22 décembre 2018 à 10 10 25 122512

Comme annoncé précédemment, le président de la République a bouclé hier, vendredi 21 décembre 2018, sa tournée au Fouta par la ville de Dalaba. Comme à Labé et à Pita, Alpha Condé est allé procéder au lancement officiel des travaux de bitumage des voiries urbaines de cette autre ville. Et, comme à ses habitudes, le chef de l’Etat a fait de nouvelles promesses aux habitants de Dalaba, rapporte le correspondant de Guineematin.com sur place.

Une forte délégation des autorités, conduite par le Gouverneur de Mamou, Amadou Oury Lémy Diallo, et de nombreux citoyens de Dalaba se sont mobilisés pour accueillir Alpha Condé dans la ville. Dans leurs discours de circonstance, le préfet de Dalaba, Alpha Boubacar Kaala Bah, et le maire de la commune urbaine, Elhadj Ibrahima Dalaba Diallo, ont salué les initiatives du président de la République en faveur des populations de Dalaba, notamment l’ouverture de la MUFFA et les travaux de bitumage des voiries urbaines qu’il est venu lancer.

De son côté, le chef de l’Etat a exprimé tout d’abord les sentiments qui l’anime à cette occasion. « Je suis à la fois très heureux et très triste aujourd’hui. Heureux pour cette forte mobilisation parce e Fouta sait accueillir les étrangers mais triste pour la disparition de notre citoyen monsieur Diallo Mamadou Oury dit Wandera qui était un citoyen actif pour nous », a entamé Alpha Condé.

Dans son discours, le président de la République n’a pas aussi dérogé à la règle qui est la sienne.

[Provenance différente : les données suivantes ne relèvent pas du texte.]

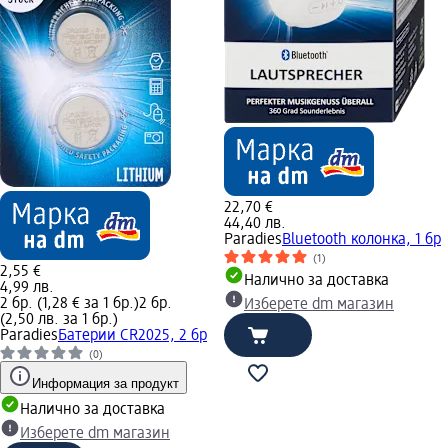
22,70 €
44,40 лв.
Paradies
Bluetooth колонка, 1 бр
(1)
2,55 €
Налично за доставка
4,99 лв.
2 бр. (1,28 € за 1 бр.)
2 бр.
Изберете dm магазин
(2,50 лв. за 1 бр.)
Paradies
Батерии CR2025, 2 бр
(0)
Информация за продукт
Налично за доставка
Изберете dm магазин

Le professeur Alpha Condé a, une fois encore, fait de nouvelles promesses. « Au mois de janvier, nous allons installer l’émetteur de la télévision nationale à Dalaba, on avait voulu aussi rénover la villa de Miriam Makeba mais le gouvernement sud-africain a souhaité que ce projet soit en leur compte. J’ai prévu 500 000 000 GNF pour les femmes de la MUFFA dans les semaines à venir. Créez vos projets, je vais vous appuyer », a dit le chef de l’Etat.

Il a promis également d’appuyer les agriculteurs locaux en leur aidant à avoir des engrais et des machines agricoles, tout en les invitant à s’investir dans la culture du fonio, de la pomme de terre et de l’anacarde.